News broke yesterday of epsilon.com being breached almost a week earlier. While none of us had really heard about them before that, they’ve been reported to send out over 40billion spam emails a year on behalf of over 2,500 clients of theirs. Threatpost has just published a list of known companies affected. It’s unknown how many companies are affected overall, as epsilon.com has not disclosed this, or the details on the breach other than they claim it is being investigated. Clients have been notified from many organizations, for example this email went out to Best Buy customers yesterday:
On March 31, we were informed by Epsilon, a company we use to send emails to our customers, that files containing the email addresses of some Best Buy customers were accessed without authorization.
We have been assured by Epsilon that the only information that may have been obtained was your email address and that the accessed files did not include any other information. A rigorous assessment by Epsilon determined that no other information is at risk. We are actively investigating to confirm this.
What I find most interesting is the claim that only your email address has been compromised. While this may seem rather innocuous on the surface, when you consider the scale of just Best Buy customers alone, this has the potential for a large phishing attack.
What is worth noting, is that I’ve also seen it reported now that not only email addresses, but full names and amount of reward points has also been disclosed. This is important for two reasons, it means that the earlier claim that only email addresses had been compromised is not true. What is the penalty for an organization providing such false information? Nothing I’m aware of, which essentially motivates organizations to falsify their disclosures, perhaps this should be changed legislatively.
Also, it increases the ability to launch a successful phishing attack, as you’d be more likely to trust someone with such information. For example, if you got an email from Best Buy right now, using your name and email address, and said, “We see you have 44,100 reward points, as a thank you for being such a valuable customer, we’d like to offer you:
- our new coupon software which if you download now gets you an extra 10,000 reward points! (really, it would be a virus/trojan)
- double the reward points if you login to our website in the next 24 hours to redeem them (it’s a fake login page, which is logging what password you enter)
- a trip to the Caribbean for an all expenses paid trip for a week for only $99! (link page asks for credit card)

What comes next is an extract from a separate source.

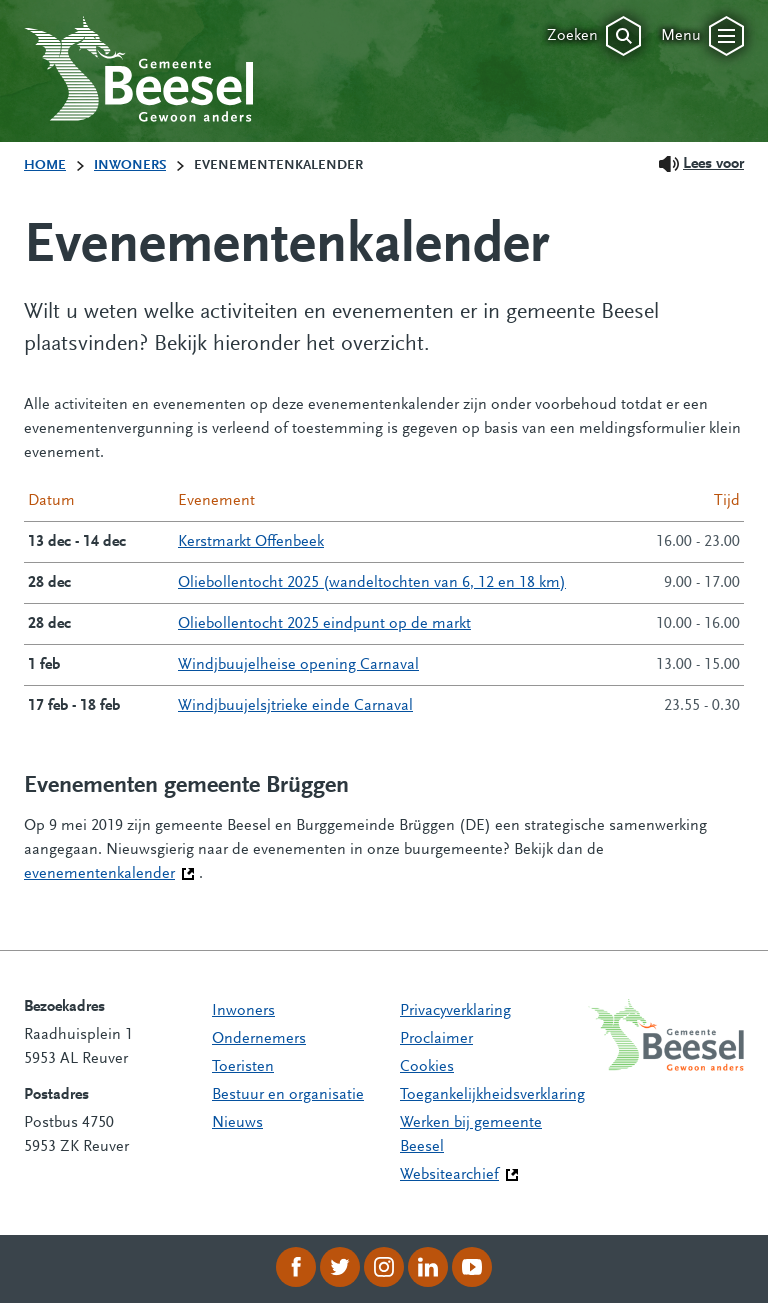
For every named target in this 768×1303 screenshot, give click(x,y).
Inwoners (243, 1011)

ok you get the point. Many people could be vulnerable. How many? We have no idea. Everyone seems to be tight lipped about the breach, so we’re all left speculating.
What can you do?
- Don’t trust emails that look like they come from an organization you trust. It’s easy to fake (spoof) emails to look like they came from someone else.
- Don’t click links in emails without hovering over the link with your mouse first, and seeing the URL it really links to
- Don’t ever trust a website link with @ in it. For example, http://bestbuy@abebooks:privasectech.com may look sort of official, but really that means login to privasectech.com with username bestbuy and password abebooks. Same to be said with other hostnames like bestbut.privasectech.com or abebooks.amazon.privasectech.com. Just because it has the trusted name in the URL, all of these links would really send you to PrivaSecTech.com.
- Don’t give any personal information on the telephone ever to someone who calls you. It’s now easy to spoof callerid as well. I can call you from BestBuy’s telephone number, for example. So even if someone calls you from what looks like a trusted phone number, and knows your name, email address and reward points, or any other personal information, doesn’t mean they are who they say they are. Tell them you will call them back, and look up their phone number from a trusted source and call that number.
- Tell your friends and family, so they don’t become a victim.